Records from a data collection
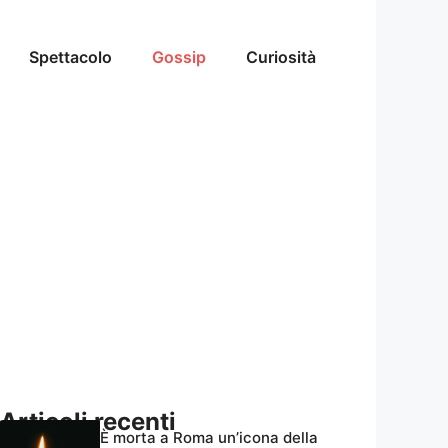
Spettacolo
Gossip
Curiosità
Articoli recenti
È morta a Roma un’icona della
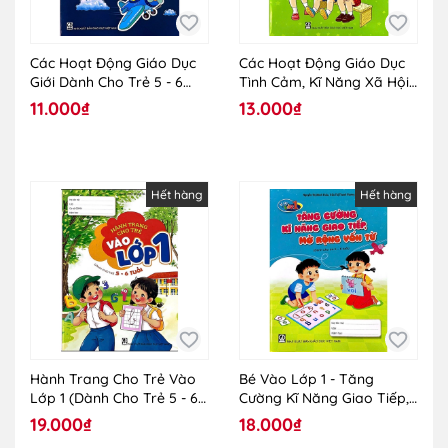
Các Hoạt Động Giáo Dục
Các Hoạt Động Giáo Dục
Giới Dành Cho Trẻ 5 - 6
Tình Cảm, Kĩ Năng Xã Hội
Tuổi
(Trẻ 5 - 6 Tuổi)
11.000₫
13.000₫
Hết hàng
Hết hàng
Hành Trang Cho Trẻ Vào
Bé Vào Lớp 1 - Tăng
Lớp 1 (Dành Cho Trẻ 5 - 6
Cường Kĩ Năng Giao Tiếp,
Tuổi)
Mở Rộng Vốn Từ (Dành
19.000₫
18.000₫
Cho Trẻ 5 - 6 Tuổi)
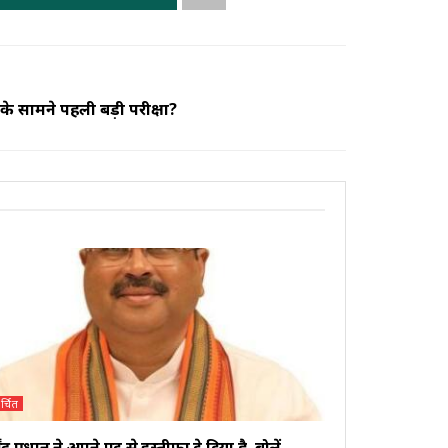
ख के सामने पहली बड़ी परीक्षा?
र्चित
मेंद्र प्रधान ने अपने पद से इस्तीफा दे दिया है, बोलें-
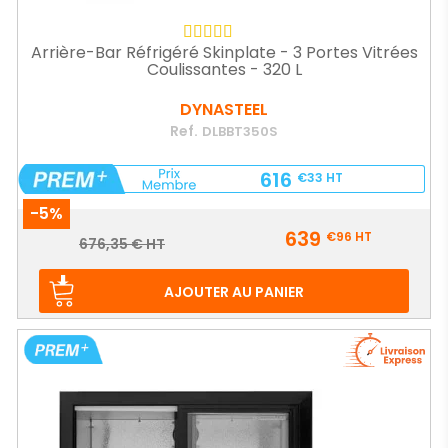
Arrière-Bar Réfrigéré Skinplate - 3 Portes Vitrées
Coulissantes - 320 L
DYNASTEEL
Ref.
DLBBT350S
616
€33
HT
-5%
Prix
639
€96
HT
Prix
676,35 € HT
de
base
AJOUTER AU PANIER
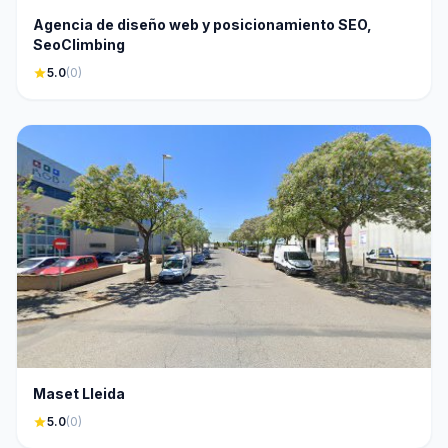
Agencia de diseño web y posicionamiento SEO,
SeoClimbing
star
5.0
(0)
Maset Lleida
star
5.0
(0)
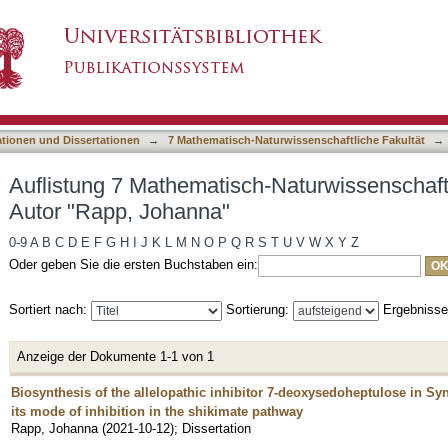
h-Naturwissenschaftliche Fakultät nach Autor 
asiert)
ationen und Dissertationen
→
7 Mathematisch-Naturwissenschaftliche Fakultät
→
Auflistung 7 Mathematisch-Naturwissenschaft
Autor "Rapp, Johanna"
0-9
A
B
C
D
E
F
G
H
I
J
K
L
M
N
O
P
Q
R
S
T
U
V
W
X
Y
Z
Oder geben Sie die ersten Buchstaben ein:
Sortiert nach:
Sortierung:
Ergebniss
Anzeige der Dokumente 1-1 von 1
Biosynthesis of the allelopathic inhibitor 7-deoxysedoheptulose in 
its mode of inhibition in the shikimate pathway
Rapp, Johanna
(
2021-10-12
)
;
Dissertation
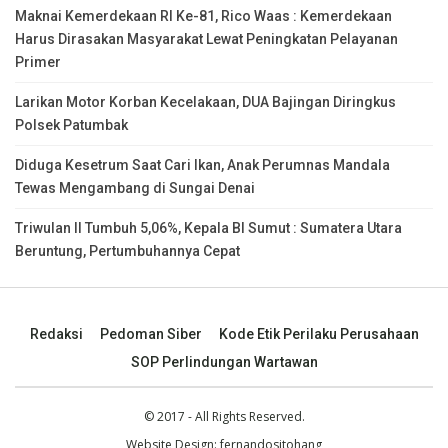
Maknai Kemerdekaan RI Ke-81, Rico Waas : Kemerdekaan
Harus Dirasakan Masyarakat Lewat Peningkatan Pelayanan
Primer
Larikan Motor Korban Kecelakaan, DUA Bajingan Diringkus
Polsek Patumbak
Diduga Kesetrum Saat Cari Ikan, Anak Perumnas Mandala
Tewas Mengambang di Sungai Denai
Triwulan II Tumbuh 5,06%, Kepala BI Sumut : Sumatera Utara
Beruntung, Pertumbuhannya Cepat
Redaksi
Pedoman Siber
Kode Etik Perilaku Perusahaan
SOP Perlindungan Wartawan
© 2017 - All Rights Reserved.
Website Design:
fernandositohang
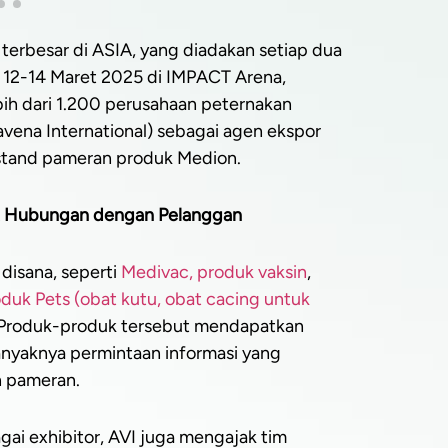
terbesar di ASIA, yang diadakan setiap dua
da 12-14 Maret 2025 di IMPACT Arena,
ebih dari 1.200 perusahaan peternakan
avena International) sebagai agen ekspor
stand pameran produk Medion.
t Hubungan dengan Pelanggan
disana, seperti
Medivac, produk vaksin
,
duk Pets (obat kutu, obat cacing untuk
 Produk-produk tersebut mendapatkan
banyaknya permintaan informasi yang
h pameran.
gai exhibitor, AVI juga mengajak tim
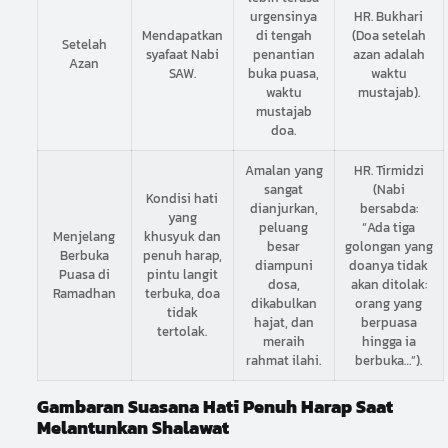
urgensinya
HR. Bukhari
Mendapatkan
di tengah
(Doa setelah
Setelah
syafaat Nabi
penantian
azan adalah
Azan
SAW.
buka puasa,
waktu
waktu
mustajab).
mustajab
doa.
Amalan yang
HR. Tirmidzi
sangat
(Nabi
Kondisi hati
dianjurkan,
bersabda:
yang
peluang
“Ada tiga
Menjelang
khusyuk dan
besar
golongan yang
Berbuka
penuh harap,
diampuni
doanya tidak
Puasa di
pintu langit
dosa,
akan ditolak:
Ramadhan
terbuka, doa
dikabulkan
orang yang
tidak
hajat, dan
berpuasa
tertolak.
meraih
hingga ia
rahmat ilahi.
berbuka…”).
Gambaran Suasana Hati Penuh Harap Saat
Melantunkan Shalawat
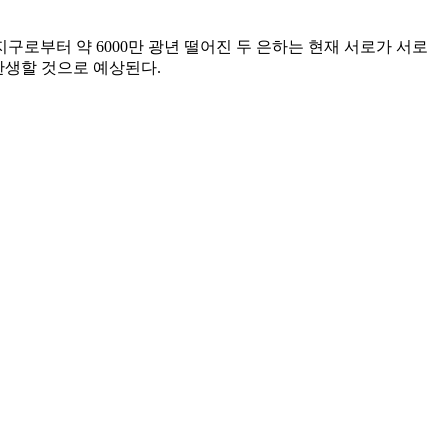
 지구로부터 약 6000만 광년 떨어진 두 은하는 현재 서로가 서로
재탄생할 것으로 예상된다.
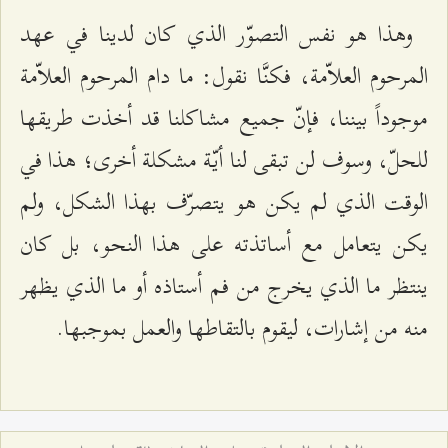
وهذا هو نفس التصوّر الذي كان لدينا في عهد
المرحوم العلاّمة، فكنَّا نقول: ما دام المرحوم العلاّمة
موجوداً بيننا، فإنّ جميع مشاكلنا قد أخذت طريقها
للحلّ، وسوف لن تبقى لنا أيّة مشكلة أخرى؛ هذا في
الوقت الذي لم يكن هو يتصرّف بهذا الشكل، ولم
يكن يتعامل مع أساتذته على هذا النحو، بل كان
ينتظر ما الذي يخرج من فم أستاذه أو ما الذي يظهر
منه من إشارات، ليقوم بالتقاطها والعمل بموجبها.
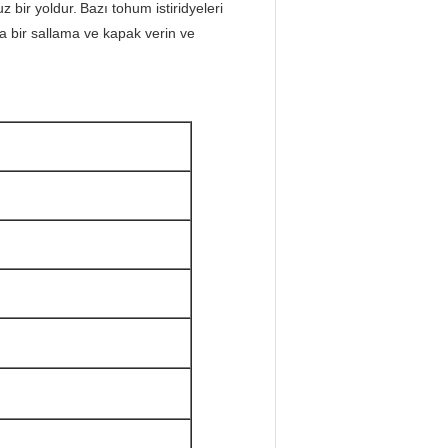
z bir yoldur.
Bazı tohum istiridyeleri
da bir sallama ve kapak verin ve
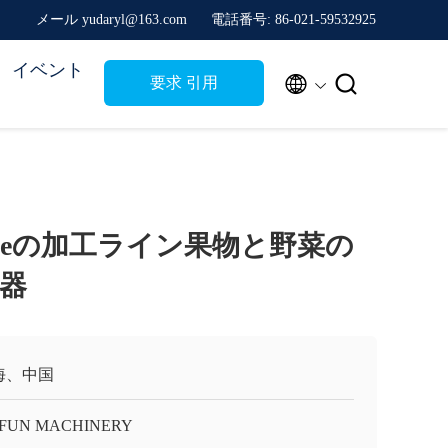
メール yudaryl@163.com
電話番号: 86-021-59532925
イベント


要求 引用
pleの加工ライン果物と野菜の
器
海、中国
FUN MACHINERY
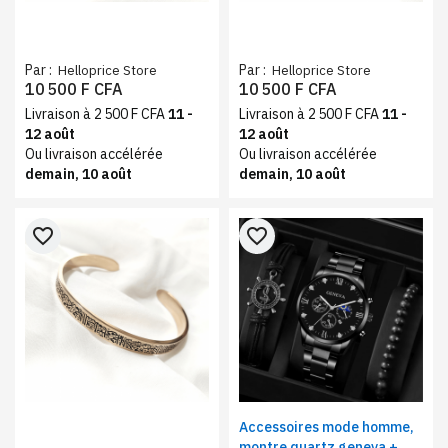
Par :
Par :
Helloprice Store
Helloprice Store
10 500 F CFA
10 500 F CFA
Livraison à 2 500 F CFA
11 -
Livraison à 2 500 F CFA
11 -
12 août
12 août
Ou livraison accélérée
Ou livraison accélérée
demain, 10 août
demain, 10 août
favorite_border
favorite_border
Accessoires mode homme,
montre quartz geneva +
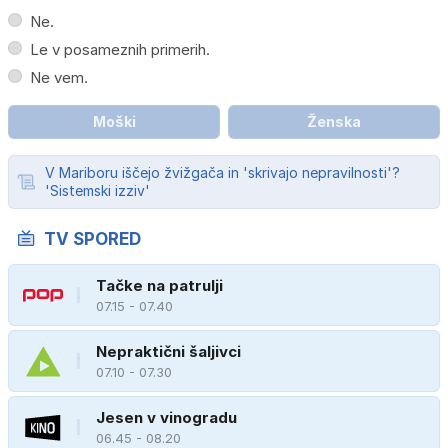
Ne.
Le v posameznih primerih.
Ne vem.
Moški
Ženska
V Mariboru iščejo žvižgača in 'skrivajo nepravilnosti'?
'Sistemski izziv'
TV SPORED
Tačke na patrulji
07.15 - 07.40
Nepraktični šaljivci
07.10 - 07.30
Jesen v vinogradu
06.45 - 08.20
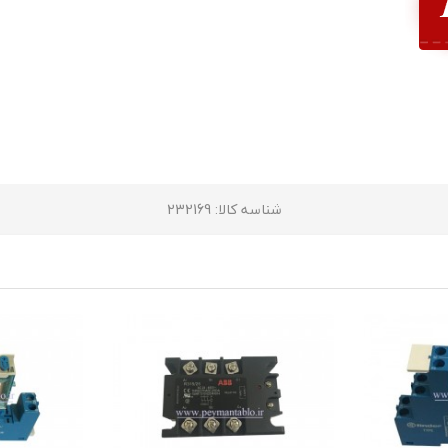
شناسه کالا
: 232169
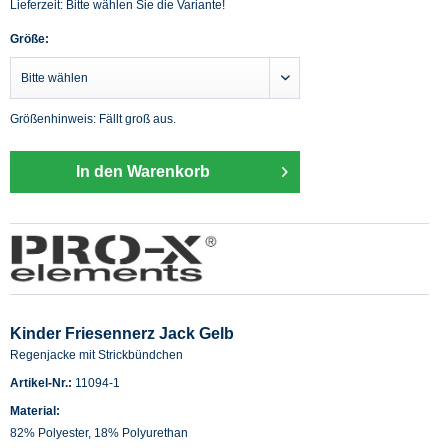
Lieferzeit: Bitte wählen Sie die Variante!
Größe:
Größenhinweis: Fällt groß aus.
In den Warenkorb
Kinder Friesennerz Jack Gelb
Regenjacke mit Strickbündchen
Artikel-Nr.:
11094-1
Material:
82% Polyester, 18% Polyurethan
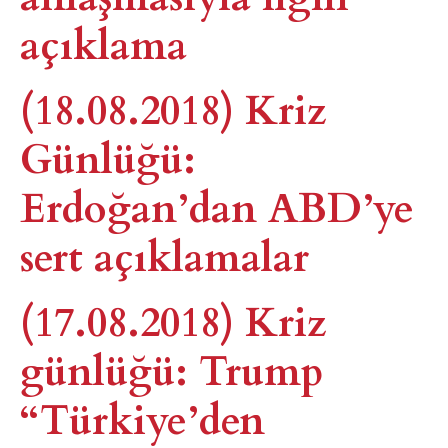
açıklama
(18.08.2018) Kriz
Günlüğü:
Erdoğan’dan ABD’ye
sert açıklamalar
(17.08.2018) Kriz
günlüğü: Trump
“Türkiye’den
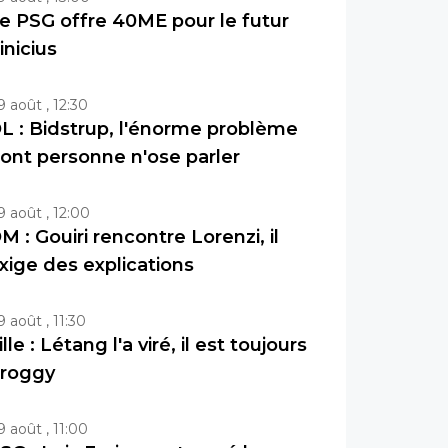
e PSG offre 40ME pour le futur
inicius
9 août , 12:30
L : Bidstrup, l'énorme problème
ont personne n'ose parler
9 août , 12:00
M : Gouiri rencontre Lorenzi, il
xige des explications
9 août , 11:30
ille : Létang l'a viré, il est toujours
roggy
9 août , 11:00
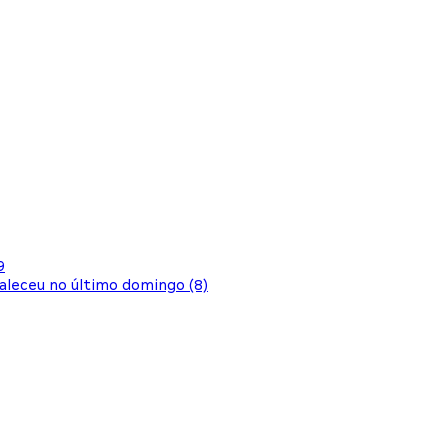
9
aleceu no último domingo (8)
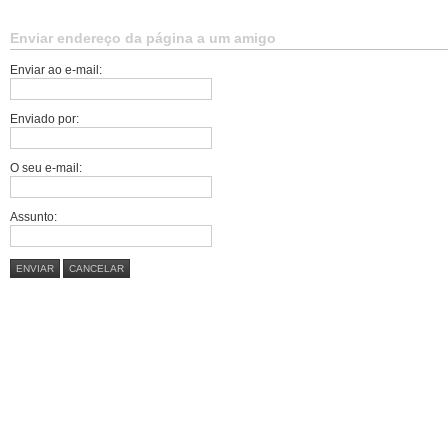
Enviar endereço da página a um amigo
Enviar ao e-mail:
Enviado por:
O seu e-mail:
Assunto:
ENVIAR
CANCELAR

__Exercise directions__. Lines containing the word "mode" are to be pulled from the records and copied.

__Solution below__.
its mode of inhibition in the shikimate pathway
Accessoires mode homme,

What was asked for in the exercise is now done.